• [ENTRIES PROVIDED]:
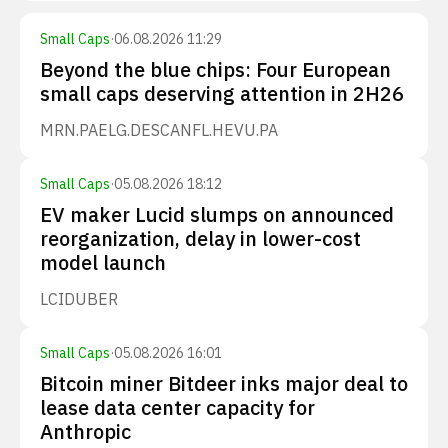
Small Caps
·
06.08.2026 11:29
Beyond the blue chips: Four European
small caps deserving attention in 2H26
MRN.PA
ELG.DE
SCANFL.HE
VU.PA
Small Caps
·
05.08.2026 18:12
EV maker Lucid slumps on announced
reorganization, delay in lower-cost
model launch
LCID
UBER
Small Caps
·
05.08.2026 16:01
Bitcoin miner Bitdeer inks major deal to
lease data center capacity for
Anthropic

--

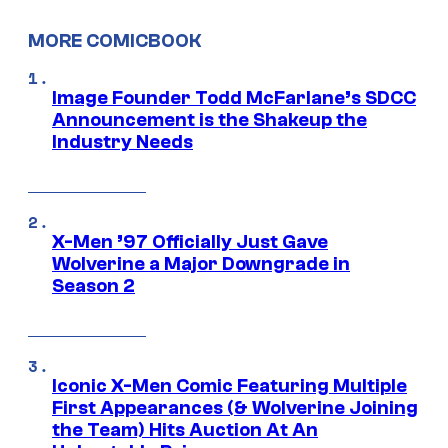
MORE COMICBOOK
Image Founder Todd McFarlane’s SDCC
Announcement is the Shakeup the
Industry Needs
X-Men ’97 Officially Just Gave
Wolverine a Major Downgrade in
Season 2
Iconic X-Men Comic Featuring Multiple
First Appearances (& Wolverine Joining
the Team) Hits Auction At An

• [PROBLEM TO WORK ON]: With the line that has "First Appearances (& Wolverine Joining" as the first and the line that has "the Team) Hits Auction At An" as the last, repeat exactly that run of lines above and no more.

• [ANSWER BELOW]:
First Appearances (& Wolverine Joining
the Team) Hits Auction At An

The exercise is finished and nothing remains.